À Bure, sous insupportable pression policière, les gendarmes ont perquisitionné

 

À Bure, sous insupportable pression policière, les gendarmes ont perquisitionné

Ce mercredi 20 septembre, la gendarmerie a perquisitionné plusieurs lieux à Bure (Meuse) et dans ses environs habités par des opposants au projet de poubelle nucléaire. Pour plusieurs habitants, cette opération est le « point d’orgue d’une pression policière diffuse et permanente ». Témoignages. Des rassemblements de soutien sont organisés dans toute la France.

La Maison de résistance à la poubelle nucléaire, à Bure (Meuse), lieu de rencontre et de réunion pour les opposants au projet Cigéo, a été perquisitionnée pour la première fois ce mercredi 20 septembre, de 6 h à 15 h environ. Achetée en 2005 par des antinucléaires de France et d’Allemagne regroupés au sein de l’association Bure Zone Libre (BZL), cette ancienne ferme accueille aujourd’hui des militants de tous horizons, de manière ponctuelle ou plus permanente. « Perquisitionner la Maison de résistance, c’est très symbolique : ils ont sorti le grand jeu », note Joël, habitant de Mandres et opposant au projet de poubelle nucléaire.

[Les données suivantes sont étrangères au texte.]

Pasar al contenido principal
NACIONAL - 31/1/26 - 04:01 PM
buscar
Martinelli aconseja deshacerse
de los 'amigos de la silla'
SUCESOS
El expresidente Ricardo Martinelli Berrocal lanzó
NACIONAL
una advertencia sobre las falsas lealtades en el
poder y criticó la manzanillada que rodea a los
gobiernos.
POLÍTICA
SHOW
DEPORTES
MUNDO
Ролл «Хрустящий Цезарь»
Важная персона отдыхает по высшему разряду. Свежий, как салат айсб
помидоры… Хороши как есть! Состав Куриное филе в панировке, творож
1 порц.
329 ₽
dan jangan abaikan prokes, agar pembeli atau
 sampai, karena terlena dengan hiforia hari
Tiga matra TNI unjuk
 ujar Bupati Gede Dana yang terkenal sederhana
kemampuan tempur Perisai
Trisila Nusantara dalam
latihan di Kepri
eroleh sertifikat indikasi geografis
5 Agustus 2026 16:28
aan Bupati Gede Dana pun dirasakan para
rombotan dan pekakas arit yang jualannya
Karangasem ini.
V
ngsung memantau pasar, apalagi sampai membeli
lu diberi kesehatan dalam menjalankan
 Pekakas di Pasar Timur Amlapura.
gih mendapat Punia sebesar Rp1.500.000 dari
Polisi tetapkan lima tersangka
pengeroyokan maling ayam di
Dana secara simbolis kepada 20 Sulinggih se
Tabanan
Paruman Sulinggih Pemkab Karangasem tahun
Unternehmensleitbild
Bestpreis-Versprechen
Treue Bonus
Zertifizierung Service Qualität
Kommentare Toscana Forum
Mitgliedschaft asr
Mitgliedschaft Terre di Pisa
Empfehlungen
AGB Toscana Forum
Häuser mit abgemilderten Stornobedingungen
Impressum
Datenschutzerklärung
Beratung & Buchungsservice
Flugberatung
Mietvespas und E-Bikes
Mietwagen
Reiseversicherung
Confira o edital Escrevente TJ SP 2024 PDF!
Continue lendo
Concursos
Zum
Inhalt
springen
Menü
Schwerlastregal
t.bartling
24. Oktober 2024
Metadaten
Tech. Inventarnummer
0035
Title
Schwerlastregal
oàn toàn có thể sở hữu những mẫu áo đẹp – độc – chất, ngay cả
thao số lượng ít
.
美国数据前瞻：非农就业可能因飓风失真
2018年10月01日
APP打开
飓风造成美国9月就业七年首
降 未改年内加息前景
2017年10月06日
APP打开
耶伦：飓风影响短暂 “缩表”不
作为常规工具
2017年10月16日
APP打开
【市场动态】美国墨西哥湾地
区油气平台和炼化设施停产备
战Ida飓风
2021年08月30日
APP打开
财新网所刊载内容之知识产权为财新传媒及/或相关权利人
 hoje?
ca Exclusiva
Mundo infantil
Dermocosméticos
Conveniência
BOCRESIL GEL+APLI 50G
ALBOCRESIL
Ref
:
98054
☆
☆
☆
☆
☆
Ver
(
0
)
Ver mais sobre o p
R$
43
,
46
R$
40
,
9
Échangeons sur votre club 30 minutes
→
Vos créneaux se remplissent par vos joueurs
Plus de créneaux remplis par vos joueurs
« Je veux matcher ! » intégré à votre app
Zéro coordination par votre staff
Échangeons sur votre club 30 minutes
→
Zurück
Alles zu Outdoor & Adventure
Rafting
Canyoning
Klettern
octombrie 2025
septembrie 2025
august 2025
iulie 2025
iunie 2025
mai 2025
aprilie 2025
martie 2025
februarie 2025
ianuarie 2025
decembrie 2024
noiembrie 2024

Pendant près de dix heures, les gendarmes ont ainsi fouillé toutes les pièces de la bâtisse, et saisi de très nombreux objets. « Ils n’avaient pas assez de pochettes pour la mise sous scellés, ils ont dû en faire venir d’autres, raconte Joël. Et ils sont venus avec l’équivalent d’un camion de déménagement, comme pour vider la Maison. »

C’est aux environs de 6 h 20 du matin que les gendarmes ont commencé les perquisitions de la Maison de résistance, à Bure, et le terrain de la gare de Luméville, ainsi qu’un domicile situé à Commercy. Ils se sont également rendus dans un appartement de Mandres-en-Barrois, et près de Verdun. Ces lieux sont habités par des personnes opposées à l’enfouissement de déchets nucléaires à Bure. Porté par l’Andra (l’Agence nationale pour la gestion des déchets radioactifs), ce projet a été baptisé Cigéo, pour centre industriel de stockage géologique.

Les forces de l’ordre ont justifié leur entrée à la Maison de résistance par la commission rogatoire d’un juge d’instruction, dans le cadre de l’enquête relative à l’action menée contre l’hôtel-restaurant du laboratoire de l’Andra en juin dernier. D’après le site VMC.Camp, alimenté par des militants sur place, « les gendarmes étaient une quarantaine et leur intrusion s’est faite de façon violente : équipés d’un pied-de-biche, ils ont cassé la porte d’entrée et, semble-t-il, également des vitres de caravane ».

À la gare, une quinzaine de gendarmes étaient en action, accompagnés du procureur et de chiens antidrogue. Ils sont entrés avec un ordre de la commission rogatoire pour les stupéfiants. À Commercy, ils sont arrivés également vers 6 h et ont saisi un ordinateur, un disque dur et un téléphone portable. Pendant ce temps, des barrages et des contrôles étaient mis en place à Ribeaucourt et à Mandres.

« Les gens ici sont épuisés, ils ont peur »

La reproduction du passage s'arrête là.